Start of INPUT FOR THIS TASK
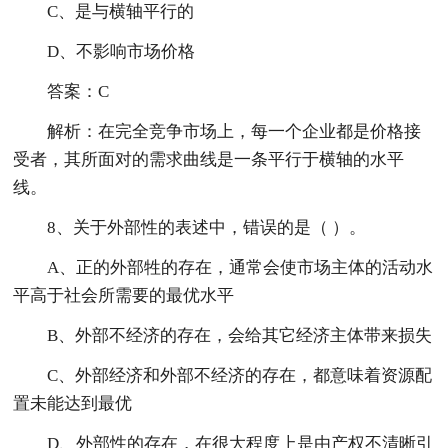
C、是与横轴平行的
D、不影响市场价格
答案：C
解析：在完全竞争市场上，每一个企业都是价格接
受者，其所面对的需求曲线是一条平行于横轴的水平
线。
8、关于外部性的表述中，错误的是（ ）。
A、正的外部牲的存在，通常会使市场主体的活动水
平高于社会所需要的最优水平
B、外部不经济的存在，会给其它经济主体带来损失
C、外部经济和外部不经济的存在，都意味着资源配
置未能达到最优
D、外部性的存在，在很大程度上是由产权不清晰引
End of INPUT FOR THIS TASK
» **WORK TO BE COMPLETED**: Strip out the pictures and quote the remaining data word for word.

» **OUTPUT OF THE TASK**:
C、是与横轴平行的
D、不影响市场价格
答案：C
解析：在完全竞争市场上，每一个企业都是价格接
受者，其所面对的需求曲线是一条平行于横轴的水平
线。
8、关于外部性的表述中，错误的是（ ）。
A、正的外部牲的存在，通常会使市场主体的活动水
平高于社会所需要的最优水平
B、外部不经济的存在，会给其它经济主体带来损失
C、外部经济和外部不经济的存在，都意味着资源配
置未能达到最优
D、外部性的存在，在很大程度上是由产权不清晰引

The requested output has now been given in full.